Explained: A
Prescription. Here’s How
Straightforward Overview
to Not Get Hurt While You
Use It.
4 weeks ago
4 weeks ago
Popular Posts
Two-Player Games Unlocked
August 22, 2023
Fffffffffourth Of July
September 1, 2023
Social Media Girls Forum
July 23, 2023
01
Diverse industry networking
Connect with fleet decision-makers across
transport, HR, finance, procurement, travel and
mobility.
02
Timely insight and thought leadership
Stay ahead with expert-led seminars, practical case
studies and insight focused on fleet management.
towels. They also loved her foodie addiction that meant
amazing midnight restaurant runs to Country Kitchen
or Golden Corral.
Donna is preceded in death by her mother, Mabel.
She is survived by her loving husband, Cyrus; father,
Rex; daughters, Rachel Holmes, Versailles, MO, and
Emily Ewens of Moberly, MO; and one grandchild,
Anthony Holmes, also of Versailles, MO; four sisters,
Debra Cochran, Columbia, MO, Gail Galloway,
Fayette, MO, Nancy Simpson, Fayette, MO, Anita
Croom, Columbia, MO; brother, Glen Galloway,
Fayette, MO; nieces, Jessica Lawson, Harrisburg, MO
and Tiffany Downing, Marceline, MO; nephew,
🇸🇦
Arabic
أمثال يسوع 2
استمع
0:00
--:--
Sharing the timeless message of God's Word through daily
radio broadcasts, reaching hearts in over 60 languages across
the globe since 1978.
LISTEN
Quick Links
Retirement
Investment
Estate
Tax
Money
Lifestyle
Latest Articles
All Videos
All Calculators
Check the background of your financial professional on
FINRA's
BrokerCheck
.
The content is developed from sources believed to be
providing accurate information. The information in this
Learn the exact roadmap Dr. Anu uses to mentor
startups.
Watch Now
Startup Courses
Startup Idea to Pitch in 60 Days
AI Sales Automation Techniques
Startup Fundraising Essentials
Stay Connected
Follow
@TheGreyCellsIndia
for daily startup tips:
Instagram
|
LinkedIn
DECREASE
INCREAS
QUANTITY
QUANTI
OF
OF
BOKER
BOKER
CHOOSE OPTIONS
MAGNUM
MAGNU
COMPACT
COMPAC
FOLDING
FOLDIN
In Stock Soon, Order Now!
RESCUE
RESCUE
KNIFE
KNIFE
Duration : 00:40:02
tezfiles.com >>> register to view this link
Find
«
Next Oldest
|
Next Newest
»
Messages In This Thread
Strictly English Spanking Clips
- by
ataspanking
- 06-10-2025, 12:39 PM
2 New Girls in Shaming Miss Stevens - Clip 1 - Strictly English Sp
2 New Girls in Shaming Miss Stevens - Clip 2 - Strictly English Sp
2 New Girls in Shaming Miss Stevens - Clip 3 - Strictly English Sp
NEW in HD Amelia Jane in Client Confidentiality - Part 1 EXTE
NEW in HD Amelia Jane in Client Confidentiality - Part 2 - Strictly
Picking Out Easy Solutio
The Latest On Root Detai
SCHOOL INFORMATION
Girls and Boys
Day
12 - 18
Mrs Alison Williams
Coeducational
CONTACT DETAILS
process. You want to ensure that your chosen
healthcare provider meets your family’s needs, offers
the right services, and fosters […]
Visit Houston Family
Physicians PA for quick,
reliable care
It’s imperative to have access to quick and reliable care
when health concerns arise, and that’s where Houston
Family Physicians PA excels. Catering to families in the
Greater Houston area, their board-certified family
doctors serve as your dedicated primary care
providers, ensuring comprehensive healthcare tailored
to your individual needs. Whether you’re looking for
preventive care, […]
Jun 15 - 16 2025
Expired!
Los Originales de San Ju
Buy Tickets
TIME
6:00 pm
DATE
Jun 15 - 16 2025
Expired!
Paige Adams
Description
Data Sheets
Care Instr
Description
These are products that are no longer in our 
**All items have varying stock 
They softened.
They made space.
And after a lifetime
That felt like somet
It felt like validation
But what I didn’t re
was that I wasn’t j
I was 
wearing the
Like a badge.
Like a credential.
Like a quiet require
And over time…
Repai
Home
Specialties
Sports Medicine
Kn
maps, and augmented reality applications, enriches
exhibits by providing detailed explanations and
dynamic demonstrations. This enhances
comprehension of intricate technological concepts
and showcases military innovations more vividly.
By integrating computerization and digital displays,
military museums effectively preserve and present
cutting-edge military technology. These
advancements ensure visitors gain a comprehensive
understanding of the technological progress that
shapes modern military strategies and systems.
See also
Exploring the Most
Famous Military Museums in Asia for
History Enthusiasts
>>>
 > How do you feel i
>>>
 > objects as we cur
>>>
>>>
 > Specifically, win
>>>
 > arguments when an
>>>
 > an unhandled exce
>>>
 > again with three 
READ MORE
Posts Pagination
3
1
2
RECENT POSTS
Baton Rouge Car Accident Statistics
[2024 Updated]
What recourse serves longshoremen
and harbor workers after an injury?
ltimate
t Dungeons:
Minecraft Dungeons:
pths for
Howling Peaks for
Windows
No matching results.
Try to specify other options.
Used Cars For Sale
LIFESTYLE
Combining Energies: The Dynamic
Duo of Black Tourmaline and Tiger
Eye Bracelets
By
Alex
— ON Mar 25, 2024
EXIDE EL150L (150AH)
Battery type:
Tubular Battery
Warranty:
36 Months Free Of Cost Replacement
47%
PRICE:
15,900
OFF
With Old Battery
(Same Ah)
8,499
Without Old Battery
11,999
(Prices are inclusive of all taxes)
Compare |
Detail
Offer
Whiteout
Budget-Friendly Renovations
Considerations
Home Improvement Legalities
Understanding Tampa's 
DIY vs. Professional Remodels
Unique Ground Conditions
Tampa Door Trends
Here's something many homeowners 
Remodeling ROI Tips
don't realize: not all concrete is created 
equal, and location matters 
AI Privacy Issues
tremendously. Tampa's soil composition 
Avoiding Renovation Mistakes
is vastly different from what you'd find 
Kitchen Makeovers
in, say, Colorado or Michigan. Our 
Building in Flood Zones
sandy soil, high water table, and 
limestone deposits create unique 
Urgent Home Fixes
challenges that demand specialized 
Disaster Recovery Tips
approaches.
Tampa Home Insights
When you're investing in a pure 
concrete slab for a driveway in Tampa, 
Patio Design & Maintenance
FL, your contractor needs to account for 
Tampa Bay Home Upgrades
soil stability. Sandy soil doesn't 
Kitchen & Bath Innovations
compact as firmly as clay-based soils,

· · ·

§ **WHAT IS BEING ASKED**
Reproduce exactly, and only, the part of the listing above that begins at the line with "objects as we cur" and goes on through the line with "AI Privacy Issues".

§ **SOLUTION FOR THIS TASK**
 > objects as we cur
>>>
>>>
 > Specifically, win
>>>
 > arguments when an
>>>
 > an unhandled exce
>>>
 > again with three 
READ MORE
Posts Pagination
3
1
2
RECENT POSTS
Baton Rouge Car Accident Statistics
[2024 Updated]
What recourse serves longshoremen
and harbor workers after an injury?
ltimate
t Dungeons:
Minecraft Dungeons:
pths for
Howling Peaks for
Windows
No matching results.
Try to specify other options.
Used Cars For Sale
LIFESTYLE
Combining Energies: The Dynamic
Duo of Black Tourmaline and Tiger
Eye Bracelets
By
Alex
— ON Mar 25, 2024
EXIDE EL150L (150AH)
Battery type:
Tubular Battery
Warranty:
36 Months Free Of Cost Replacement
47%
PRICE:
15,900
OFF
With Old Battery
(Same Ah)
8,499
Without Old Battery
11,999
(Prices are inclusive of all taxes)
Compare |
Detail
Offer
Whiteout
Budget-Friendly Renovations
Considerations
Home Improvement Legalities
Understanding Tampa's 
DIY vs. Professional Remodels
Unique Ground Conditions
Tampa Door Trends
Here's something many homeowners 
Remodeling ROI Tips
don't realize: not all concrete is created 
equal, and location matters 
AI Privacy Issues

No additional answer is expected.